中山グランドJから秋陽ジャンプSまでの長期放牧中、彼は人知れず、闘っていた。
右前脚球節の、靭帯炎。
再び、一からのスタートとなった。

そしてサナシオンはそのような舞台裏を感じさせないほど輝きを増し、私達の前に帰ってきた。
競走馬は、夢を見せる存在。
その言葉を身をもって示すサナシオンは、舞台裏を、陰の苦労を見せない。

小雨の中で行われた、2016秋陽ジャンプS。
障害馬としては華奢な身体に63kgの斤量を背負いながら、障害飛越のたびにリードを広げ、広い府中を1人旅。最後は手綱を抑えながらの圧勝だった。

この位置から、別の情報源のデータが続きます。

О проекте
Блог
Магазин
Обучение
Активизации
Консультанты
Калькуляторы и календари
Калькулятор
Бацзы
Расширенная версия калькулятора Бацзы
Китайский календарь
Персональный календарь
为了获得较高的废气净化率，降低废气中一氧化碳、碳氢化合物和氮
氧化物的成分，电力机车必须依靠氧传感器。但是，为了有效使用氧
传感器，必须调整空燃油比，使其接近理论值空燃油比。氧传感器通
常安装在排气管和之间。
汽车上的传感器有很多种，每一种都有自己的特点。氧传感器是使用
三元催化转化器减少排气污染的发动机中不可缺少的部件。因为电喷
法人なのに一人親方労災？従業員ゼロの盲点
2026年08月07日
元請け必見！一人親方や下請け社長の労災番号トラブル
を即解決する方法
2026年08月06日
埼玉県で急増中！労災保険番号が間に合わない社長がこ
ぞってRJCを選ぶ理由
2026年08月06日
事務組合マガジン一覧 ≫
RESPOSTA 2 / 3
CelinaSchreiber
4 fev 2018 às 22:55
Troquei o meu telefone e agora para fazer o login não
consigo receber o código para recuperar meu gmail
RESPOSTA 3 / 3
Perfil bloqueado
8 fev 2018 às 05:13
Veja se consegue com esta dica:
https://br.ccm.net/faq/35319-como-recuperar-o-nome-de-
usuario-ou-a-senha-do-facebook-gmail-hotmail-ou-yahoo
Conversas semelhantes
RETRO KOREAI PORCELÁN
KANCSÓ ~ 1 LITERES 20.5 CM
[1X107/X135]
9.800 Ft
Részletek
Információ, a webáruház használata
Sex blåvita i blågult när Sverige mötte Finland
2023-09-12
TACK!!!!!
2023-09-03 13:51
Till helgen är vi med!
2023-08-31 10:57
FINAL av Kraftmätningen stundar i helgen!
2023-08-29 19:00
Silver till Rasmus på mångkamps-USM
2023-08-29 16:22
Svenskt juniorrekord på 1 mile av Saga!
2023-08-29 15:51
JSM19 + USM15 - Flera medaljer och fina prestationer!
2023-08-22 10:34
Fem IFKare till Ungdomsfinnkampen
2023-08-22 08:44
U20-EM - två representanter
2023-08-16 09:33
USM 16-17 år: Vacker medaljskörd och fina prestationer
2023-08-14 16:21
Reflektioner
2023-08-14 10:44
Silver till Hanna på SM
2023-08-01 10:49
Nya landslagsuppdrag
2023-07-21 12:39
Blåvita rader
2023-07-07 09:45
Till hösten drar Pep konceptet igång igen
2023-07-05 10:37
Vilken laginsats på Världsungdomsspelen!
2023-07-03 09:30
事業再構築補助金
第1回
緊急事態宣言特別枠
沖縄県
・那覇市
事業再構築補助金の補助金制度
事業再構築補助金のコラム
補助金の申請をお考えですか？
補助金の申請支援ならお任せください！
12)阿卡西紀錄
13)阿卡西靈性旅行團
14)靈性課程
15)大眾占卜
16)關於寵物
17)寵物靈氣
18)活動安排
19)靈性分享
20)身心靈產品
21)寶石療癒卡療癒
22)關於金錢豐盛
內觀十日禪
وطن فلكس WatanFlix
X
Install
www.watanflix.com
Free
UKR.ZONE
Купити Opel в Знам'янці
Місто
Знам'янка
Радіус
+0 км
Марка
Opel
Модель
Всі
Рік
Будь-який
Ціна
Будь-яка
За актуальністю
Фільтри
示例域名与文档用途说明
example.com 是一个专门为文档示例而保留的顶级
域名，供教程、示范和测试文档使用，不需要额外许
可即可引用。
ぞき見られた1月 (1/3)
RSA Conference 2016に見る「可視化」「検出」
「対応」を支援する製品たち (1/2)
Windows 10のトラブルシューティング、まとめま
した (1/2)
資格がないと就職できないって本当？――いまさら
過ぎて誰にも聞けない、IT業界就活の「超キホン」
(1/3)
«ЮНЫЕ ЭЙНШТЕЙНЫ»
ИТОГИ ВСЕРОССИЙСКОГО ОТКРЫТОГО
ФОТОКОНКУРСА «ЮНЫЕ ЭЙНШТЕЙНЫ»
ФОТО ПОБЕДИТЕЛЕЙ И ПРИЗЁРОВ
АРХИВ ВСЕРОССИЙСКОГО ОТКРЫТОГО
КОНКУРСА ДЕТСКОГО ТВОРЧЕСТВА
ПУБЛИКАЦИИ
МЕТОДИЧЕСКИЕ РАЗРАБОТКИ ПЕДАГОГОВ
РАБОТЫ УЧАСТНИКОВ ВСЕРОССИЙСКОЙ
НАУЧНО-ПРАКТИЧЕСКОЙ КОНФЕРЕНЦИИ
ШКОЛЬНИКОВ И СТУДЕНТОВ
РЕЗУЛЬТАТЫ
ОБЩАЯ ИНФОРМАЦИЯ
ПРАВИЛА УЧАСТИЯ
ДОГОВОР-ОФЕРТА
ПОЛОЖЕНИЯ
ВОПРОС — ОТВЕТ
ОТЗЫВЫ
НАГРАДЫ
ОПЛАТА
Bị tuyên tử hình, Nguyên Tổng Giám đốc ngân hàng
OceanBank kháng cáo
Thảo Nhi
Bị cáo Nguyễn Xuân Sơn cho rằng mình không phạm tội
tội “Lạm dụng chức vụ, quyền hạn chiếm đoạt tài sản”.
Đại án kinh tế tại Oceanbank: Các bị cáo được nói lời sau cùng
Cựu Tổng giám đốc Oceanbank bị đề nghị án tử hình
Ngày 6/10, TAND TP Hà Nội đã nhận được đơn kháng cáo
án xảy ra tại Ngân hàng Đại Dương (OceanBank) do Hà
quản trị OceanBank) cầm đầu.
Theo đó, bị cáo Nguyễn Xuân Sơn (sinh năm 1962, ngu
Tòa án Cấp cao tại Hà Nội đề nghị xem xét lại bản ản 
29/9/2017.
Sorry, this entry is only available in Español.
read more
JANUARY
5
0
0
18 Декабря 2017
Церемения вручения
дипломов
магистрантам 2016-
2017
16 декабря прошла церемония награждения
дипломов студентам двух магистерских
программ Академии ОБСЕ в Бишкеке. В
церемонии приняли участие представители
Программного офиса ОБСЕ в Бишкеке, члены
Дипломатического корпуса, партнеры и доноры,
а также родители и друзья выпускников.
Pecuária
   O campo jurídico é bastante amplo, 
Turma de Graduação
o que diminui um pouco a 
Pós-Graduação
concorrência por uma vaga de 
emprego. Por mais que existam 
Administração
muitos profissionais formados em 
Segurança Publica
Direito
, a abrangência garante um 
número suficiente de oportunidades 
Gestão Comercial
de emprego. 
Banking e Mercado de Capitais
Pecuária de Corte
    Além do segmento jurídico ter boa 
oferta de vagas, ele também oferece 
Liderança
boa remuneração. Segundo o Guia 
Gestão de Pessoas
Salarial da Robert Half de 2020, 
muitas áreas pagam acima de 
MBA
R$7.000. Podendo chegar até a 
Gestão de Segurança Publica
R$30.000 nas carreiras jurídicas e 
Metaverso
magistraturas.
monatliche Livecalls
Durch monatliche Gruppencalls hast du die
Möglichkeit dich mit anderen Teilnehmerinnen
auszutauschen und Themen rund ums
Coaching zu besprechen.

それから程なくして、突然の引退が発表された。右前脚の屈腱炎であった。
翡翠の輝きを失わぬまま。
「ラストラン」を圧勝で飾り、周囲の中山大障害への期待を膨らませ、そして「どれほど強かったのだろう」といった永遠の謎と鮮烈な記憶を残し、ターフを去った。

「もっと見ていたかった」そんなファンの声をよそに、最後までマイペースを貫いた。
散り際の美しい、飛越の華。
何とも彼らしい競走生活の幕引きではないだろうか。

そんな天才スピードジャンパーは、ノーザンホースパークにて乗馬となる。競走馬時代に得る事のできなかったものの欠片を、これから集めるのだろう。それは他でもない彼が、その手で掴んだ余生である。
彼はもう、競走馬としてのスピードを誇る飛越を魅せる事はない。
しかし、限界を迎えるまで戦い抜いた彼にとって、その必要などないのだ。

幾多の名馬にもその影をも踏ませなかった、手の届かない、どこか謎に満ちたサナシオン。
そんな彼が「いつでも会いに行ける存在」となる。馬術での活躍が期待できる。引退時に数々のファンに与えた寂しさ以上に、様々な楽しみを与えてくれる。
更にファンにとって一番の願い……「引退後の余生」をも叶えてくれた。
そのために尽力してくださる関係者の皆様には、感謝してもし切れない。


ひときわ目を惹く飛越に心が揺さぶられた、サナシオンの数々のレース。彼の飛越には解説など、入り込む余地すらない。いや、そのあまりにも華麗な飛越に解説を加える事など、私にはできない。

永遠に輝きを失わぬ、その翡翠。
サナシオンは、あまりにも華麗な飛越の華であった。